BT

Ari Zilka on Ehcache BigMemory

by Srini Penchikala on Nov 18, 2010 |

Ehcache BigMemory provides an in-process off-heap cache to store large sets of data closer to the application. Terracotta last week announced the general availability of BigMemory module for Enterprise Ehcache product. BigMemory is part of the standard Ehcache API and is enabled by defining two new attributes on a cache, overflowToOffHeap and maxMemoryOffHeap as shown in the following code snippet.

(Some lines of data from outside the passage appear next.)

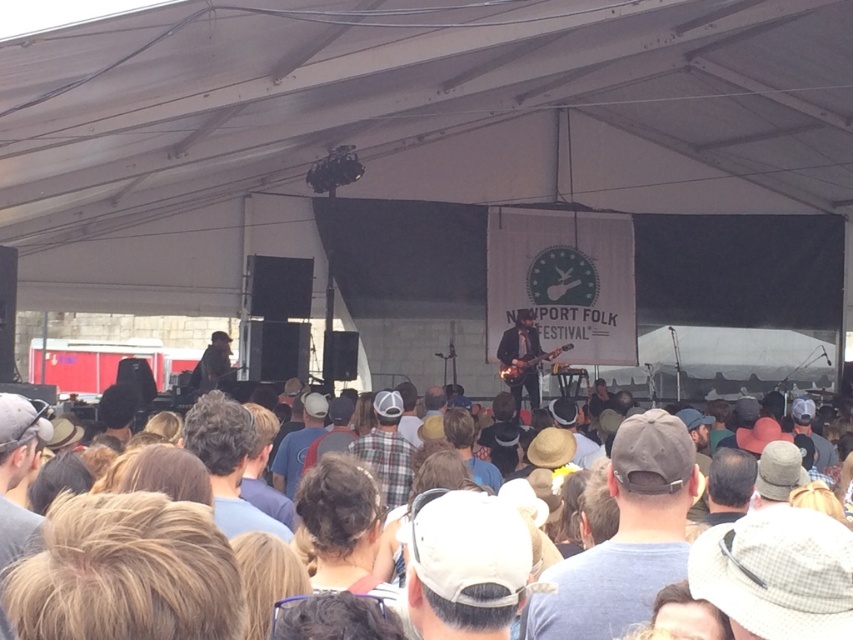 Question: Among these objects, which one is nearest to the camera?

Choices:
 (A) dark brown hair at center
 (B) plaid shirt at center
 (C) gray fabric cap at center

Answer: (C)

Question: Which of the following is the closest to the observer?

Choices:
 (A) gray fabric cap at center
 (B) plaid shirt at center

Answer: (A)

Question: Can you confirm if dark brown hair at center is wider than plaid shirt at center?

Choices:
 (A) yes
 (B) no

Answer: (B)

Question: Can you confirm if dark brown hair at center is bigger than plaid shirt at center?

Choices:
 (A) no
 (B) yes

Answer: (A)

Question: Which point is farther to the camera?

Choices:
 (A) (633, 499)
 (B) (251, 525)

Answer: (B)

<cache name="sample-offheap-cache"
    maxElementsInMemory="10000"
    eternal="true"
    memoryStoreEvictionPolicy="LRU"
    overflowToOffHeap="true"
    maxMemoryOffHeap="1G"/>

BigMemory differs from traditional caching solutions in its memory storage strategy. It avoids the Java Virtual Machine (JVM) garbage collection (GC) problems by not storing the data on the Java heap. This extra BigMemory store is referred to as the Off-Heap Store. Traditionally, caching solutions have sought to avoid these issues by distributing the data over a cluster of caching nodes. BigMemory provides a new architectural alternative and allows an application to run on a Java Virtual Machine (JVM) with less than a gigabyte of heap, while using the off-heap memory for faster access to data.

InfoQ caught up with Ari Zilka, CTO of Terracotta, about the new BigMemory feature of Ehcache framework, the use cases where it helps with the application performance and its limitations.

InfoQ: What was the main motivation behind the development of BigMemory feature in Ehcache framework?

The primary motivation was to solve GC issues we were having in the Terracotta server. GC in the server caused variation in response times and in the event a large GC occurred, could cause Cache clients (L1's) to failover to a backup Terracotta server. Once we realized how good the solution was we expanded its use to also include an additional memory store for Ehcache standalone, which became BigMemory, an add-on for Enterprise Ehcache.

InfoQ: Can you discuss the technical details of how Off-Heap store (BigMemory) provides the way to avoid the traditional complexities of Java garbage collection?

BigMemory stores its cache objects outside of the Java heap but still in the Java operating system process. So it is still an in-process cache, with all of the high performance associated with that, but it does not use the heap and therefore allows applications to be configured with very small heaps, thus avoiding GC issues. BigMemory uses DirectByteBuffers, which were introduced into Java in JDK 1.4. All Java implementations can run BigMemory, so everyone can use BigMemory without the need to change JDKs.

We pretty much perform the function of an Operating System memory manager. We then allocate memory on put and free it on remove, something we can do because we are a cache, rather than a general purpose Java program. DirectByteBuffers are slow to allocate, but very fast to use. We therefore grab all the memory we need from the operating system right at startup.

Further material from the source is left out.